Growth in GDP over the Long Term
The Administration projects that, following a slight pickup of growth from 2007 to 2008, real GDP will increase at a slowly diminishing rate from 2008 through 2012. Indeed, real GDP is projected to decelerate from a 3.1 percent rate of growth during the four quarters of 2008 to 2.9 percent by 2012. The average growth rate during this interval is roughly in line with the consensus of private forecasters for those years. After 2007, the year-by-year pace is close to the estimated growth rate of potential real GDP, a measure of the rate of growth of productive capacity. The unemployment rate is projected to edge up in 2007 (from its 4.5 percent level in the fourth quarter of 2006) and to plateau at 4.8 percent in 2008. As discussed below, potential GDP growth is expected to slow in the near term as productivity growth reverts toward its long-run trend (about 2.6 percent per year), and to slow further during the 2007-to- 2011 period as labor force growth declines due to the retirement of the baby-boom generation.

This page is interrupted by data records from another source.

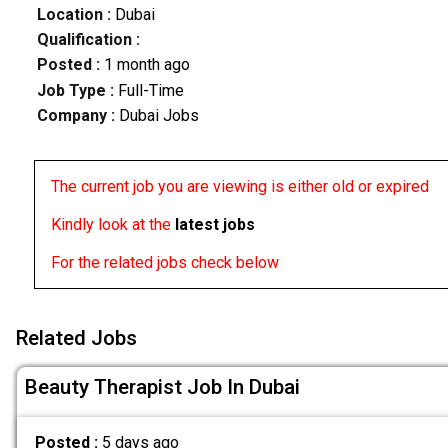
Location :
Dubai
Qualification :
Posted :
1 month ago
Job Type :
Full-Time
Company :
Dubai Jobs
The current job you are viewing is either old or expired
Kindly look at the
latest jobs
For the related jobs check below
Related Jobs
Beauty Therapist Job In Dubai
Posted :
5 days ago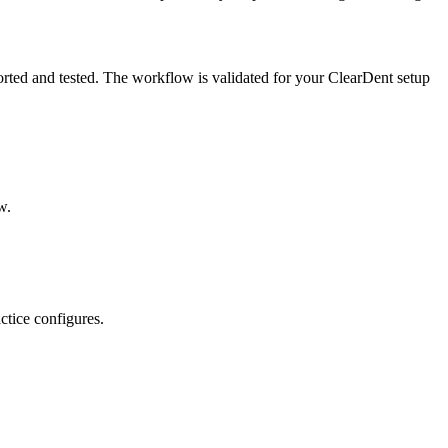
orted and tested. The workflow is validated for your ClearDent setup
w.
ctice configures.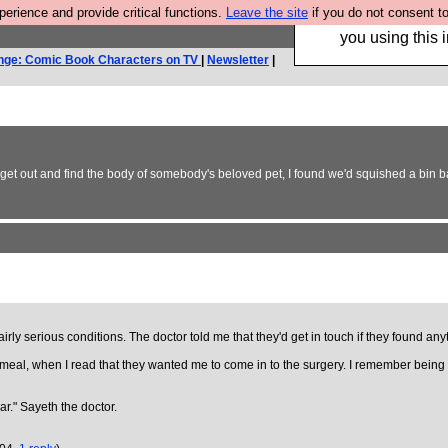
rience and provide critical functions.
Leave the site
if you do not consent to
Hebtro make trouser
you using this i
nge: Comic Book Characters on TV
|
Newsletter
|
to get out and find the body of somebody's beloved pet, I found we'd squished a bin 
ly serious conditions. The doctor told me that they'd get in touch if they found anyth
eal, when I read that they wanted me to come in to the surgery. I remember being in a
ar." Sayeth the doctor.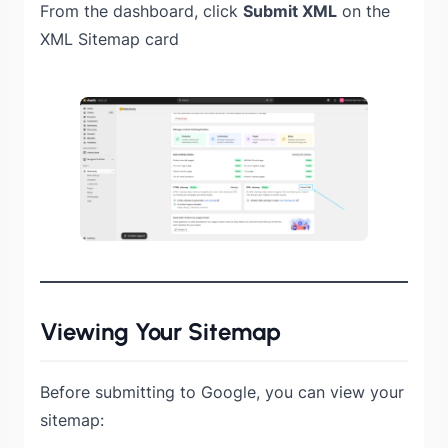
From the dashboard, click
Submit XML
on the
XML Sitemap card
Viewing Your Sitemap
Before submitting to Google, you can view your
sitemap: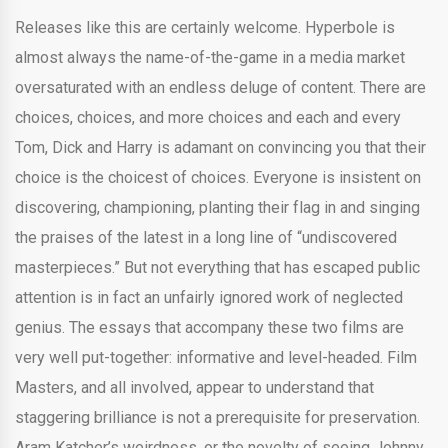
Releases like this are certainly welcome. Hyperbole is
almost always the name-of-the-game in a media market
oversaturated with an endless deluge of content. There are
choices, choices, and more choices and each and every
Tom, Dick and Harry is adamant on convincing you that their
choice is the choicest of choices. Everyone is insistent on
discovering, championing, planting their flag in and singing
the praises of the latest in a long line of “undiscovered
masterpieces.” But not everything that has escaped public
attention is in fact an unfairly ignored work of neglected
genius. The essays that accompany these two films are
very well put-together: informative and level-headed. Film
Masters, and all involved, appear to understand that
staggering brilliance is not a prerequisite for preservation.
Aram Katcher’s weirdness, or the novelty of seeing Johnny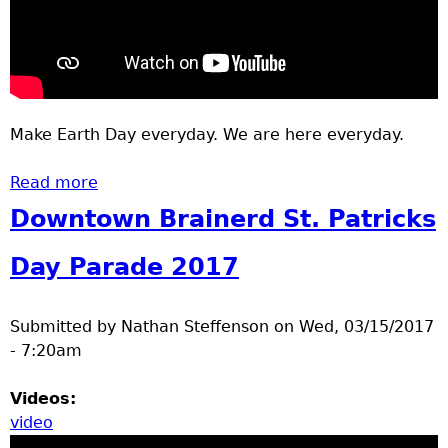
Make Earth Day everyday. We are here everyday.
Read more
about Paperless
Downtown Brainerd St. Patricks
Day Parade 2017
Submitted by
Nathan Steffenson
on
Wed, 03/15/2017
- 7:20am
Videos:
video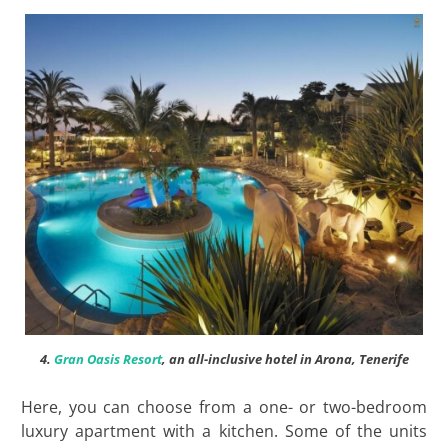
4.
Gran Oasis Resort
, an all-inclusive hotel in Arona, Tenerife
Here, you can choose from a one- or two-bedroom
luxury apartment with a kitchen. Some of the units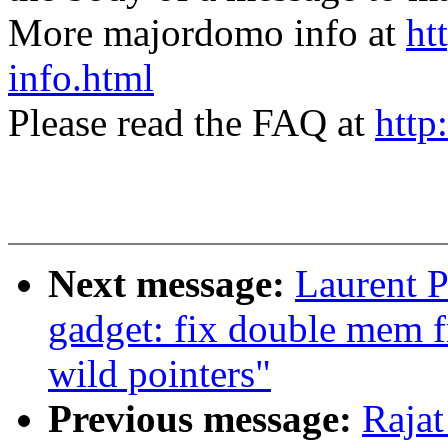
More majordomo info at
ht
info.html
Please read the FAQ at
http
Next message:
Laurent P
gadget: fix double mem f
wild pointers"
Previous message:
Rajat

The growth rate of the economy over the long run is determined by its supply-side components, which include population, labor force participation, the ratio of nonfarm business employment to household employment, the length of the workweek, and labor productivity.
As can be seen in the fourth column of the table, the mix of supply-side factors determining real GDP growth has been unusual since the businesscycle peak at the beginning of 2001. The high rate of productivity growth has been partially offset by the decline in the participation rate and the workweek. Also notable is the large and puzzling decline in the ratio of nonfarm business employment to household employment. This unusual decline reflects the slow growth of employment as measured by the payroll survey (which asks employers to report the number of jobs) relative to the more rapid growth of employment as measured by the household survey (which estimates the number of employed persons through a sample of households). This disparity has been reduced somewhat by the just-issued benchmark revision to payroll employment, but has yet to be satisfactorily explained.
The participation rate fell, on net, from 2001 to 2006 (although it ticked up in 2006), and is projected to trend lower through 2012. The recent behavior stands in contrast to the long period of increase from 1960 through 1996. Looking ahead, the participation rate is projected to decline, reflecting the aging of the baby-boom cohorts, leading to more retirements and a likely increase in the share of people on disability pensions.